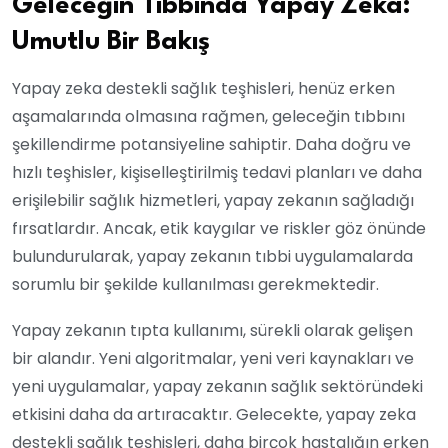
Geleceğin Tıbbında Yapay Zeka:
Umutlu Bir Bakış
Yapay zeka destekli sağlık teşhisleri, henüz erken
aşamalarında olmasına rağmen, geleceğin tıbbını
şekillendirme potansiyeline sahiptir. Daha doğru ve
hızlı teşhisler, kişiselleştirilmiş tedavi planları ve daha
erişilebilir sağlık hizmetleri, yapay zekanın sağladığı
fırsatlardır. Ancak, etik kaygılar ve riskler göz önünde
bulundurularak, yapay zekanın tıbbi uygulamalarda
sorumlu bir şekilde kullanılması gerekmektedir.
Yapay zekanın tıpta kullanımı, sürekli olarak gelişen
bir alandır. Yeni algoritmalar, yeni veri kaynakları ve
yeni uygulamalar, yapay zekanın sağlık sektöründeki
etkisini daha da artıracaktır. Gelecekte, yapay zeka
destekli sağlık teşhisleri, daha birçok hastalığın erken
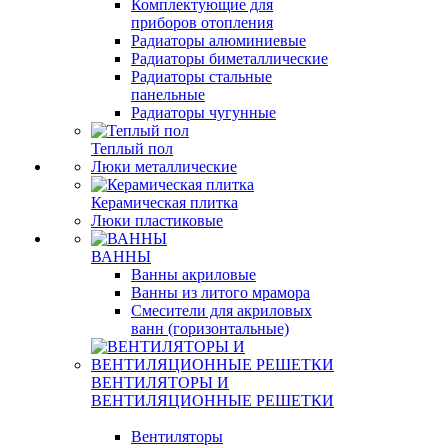
Комплектующие для
приборов отопления
Радиаторы алюминиевые
Радиаторы биметаллические
Радиаторы стальные
панельные
Радиаторы чугунные
Теплый пол
Люки металлические
Керамическая плитка
Люки пластиковые
ВАННЫ
Ванны акриловые
Ванны из литого мрамора
Смесители для акриловых
ванн (горизонтальные)
ВЕНТИЛЯТОРЫ И
ВЕНТИЛЯЦИОННЫЕ РЕШЕТКИ
Вентиляторы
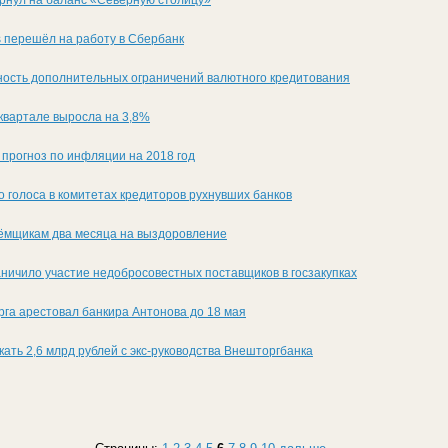
s перешёл на работу в Сбербанк
ность дополнительных ограничений валютного кредитования
 квартале выросла на 3,8%
прогноз по инфляции на 2018 год
 голоса в комитетах кредиторов рухнувших банков
ёмщикам два месяца на выздоровление
ничило участие недобросовестных поставщиков в госзакупках
га арестовал банкира Антонова до 18 мая
ать 2,6 млрд рублей с экс-руководства Внешторгбанка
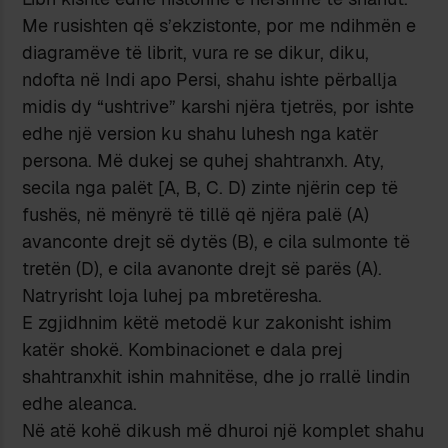
Me rusishten që s’ekzistonte, por me ndihmën e
diagramëve të librit, vura re se dikur, diku,
ndofta në Indi apo Persi, shahu ishte përballja
midis dy “ushtrive” karshi njëra tjetrës, por ishte
edhe një version ku shahu luhesh nga katër
persona. Më dukej se quhej shahtranxh. Aty,
secila nga palët [A, B, C. D) zinte njërin cep të
fushës, në mënyrë të tillë që njëra palë (A)
avanconte drejt së dytës (B), e cila sulmonte të
tretën (D), e cila avanonte drejt së parës (A).
Natryrisht loja luhej pa mbretëresha.
E zgjidhnim këtë metodë kur zakonisht ishim
katër shokë. Kombinacionet e dala prej
shahtranxhit ishin mahnitëse, dhe jo rrallë lindin
edhe aleanca.
Në atë kohë dikush më dhuroi një komplet shahu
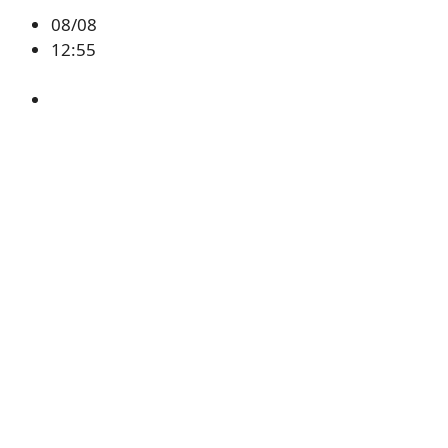
08/08
12:55
ETH
,
시황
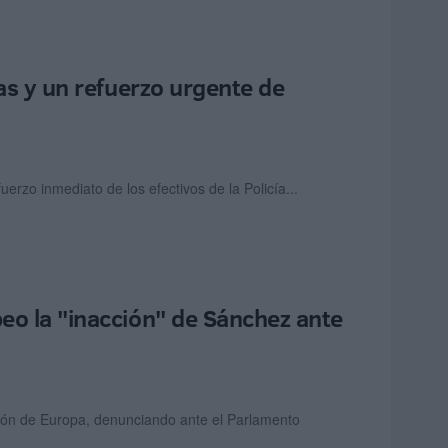
das y un refuerzo urgente de
rzo inmediato de los efectivos de la Policía...
eo la "inacción" de Sánchez ante
razón de Europa, denunciando ante el Parlamento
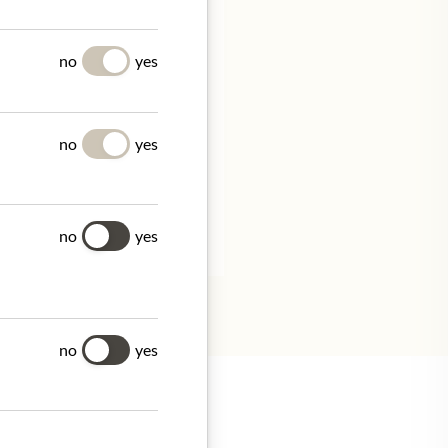
no
yes
no
yes
allot.com
no
yes
no
yes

══════════

(Exercise instructions): From the records given above, reproduce all text exactly and exclude each picture.

(Answer for this exercise):
Geleceğin Tıbbında Yapay Zeka:
Umutlu Bir Bakış
Yapay zeka destekli sağlık teşhisleri, henüz erken
aşamalarında olmasına rağmen, geleceğin tıbbını
şekillendirme potansiyeline sahiptir. Daha doğru ve
hızlı teşhisler, kişiselleştirilmiş tedavi planları ve daha
erişilebilir sağlık hizmetleri, yapay zekanın sağladığı
fırsatlardır. Ancak, etik kaygılar ve riskler göz önünde
bulundurularak, yapay zekanın tıbbi uygulamalarda
sorumlu bir şekilde kullanılması gerekmektedir.
Yapay zekanın tıpta kullanımı, sürekli olarak gelişen
bir alandır. Yeni algoritmalar, yeni veri kaynakları ve
yeni uygulamalar, yapay zekanın sağlık sektöründeki
etkisini daha da artıracaktır. Gelecekte, yapay zeka
destekli sağlık teşhisleri, daha birçok hastalığın erken
Комплектующие для
приборов отопления
Радиаторы алюминиевые
Радиаторы биметаллические
Радиаторы стальные
панельные
Радиаторы чугунные
Теплый пол
Люки металлические
Керамическая плитка
Люки пластиковые
ВАННЫ
Ванны акриловые
Ванны из литого мрамора
Смесители для акриловых
ванн (горизонтальные)
ВЕНТИЛЯТОРЫ И
ВЕНТИЛЯЦИОННЫЕ РЕШЕТКИ
Вентиляторы
s перешёл на работу в Сбербанк
ность дополнительных ограничений валютного кредитования
 квартале выросла на 3,8%
прогноз по инфляции на 2018 год
 голоса в комитетах кредиторов рухнувших банков
ёмщикам два месяца на выздоровление
ничило участие недобросовестных поставщиков в госзакупках
га арестовал банкира Антонова до 18 мая
ать 2,6 млрд рублей с экс-руководства Внешторгбанка
Me rusishten që s’ekzistonte, por me ndihmën e
diagramëve të librit, vura re se dikur, diku,
ndofta në Indi apo Persi, shahu ishte përballja
midis dy “ushtrive” karshi njëra tjetrës, por ishte
edhe një version ku shahu luhesh nga katër
persona. Më dukej se quhej shahtranxh. Aty,
secila nga palët [A, B, C. D) zinte njërin cep të
fushës, në mënyrë të tillë që njëra palë (A)
avanconte drejt së dytës (B), e cila sulmonte të
tretën (D), e cila avanonte drejt së parës (A).
Natryrisht loja luhej pa mbretëresha.
E zgjidhnim këtë metodë kur zakonisht ishim
katër shokë. Kombinacionet e dala prej
shahtranxhit ishin mahnitëse, dhe jo rrallë lindin
edhe aleanca.
Në atë kohë dikush më dhuroi një komplet shahu
08/08
12:55
ETH
,
시황
das y un refuerzo urgente de
rzo inmediato de los efectivos de la Policía...
eo la "inacción" de Sánchez ante
razón de Europa, denunciando ante el Parlamento
no
yes
no
yes
allot.com
no
yes
no
yes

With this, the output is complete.